Source data START

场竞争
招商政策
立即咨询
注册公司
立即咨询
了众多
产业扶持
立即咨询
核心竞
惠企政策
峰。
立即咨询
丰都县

Source data END
Source data START

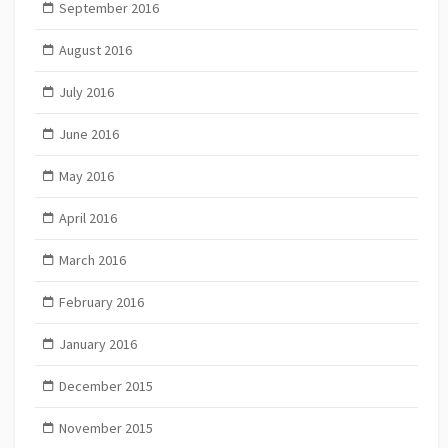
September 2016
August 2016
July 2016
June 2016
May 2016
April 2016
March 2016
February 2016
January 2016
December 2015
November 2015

Source data END

Assignment:
Among the entries above, locate the lines containing "September 2016" and "November 2015", and transcribe exactly those two lines and all lines between.

Response area:
September 2016
August 2016
July 2016
June 2016
May 2016
April 2016
March 2016
February 2016
January 2016
December 2015
November 2015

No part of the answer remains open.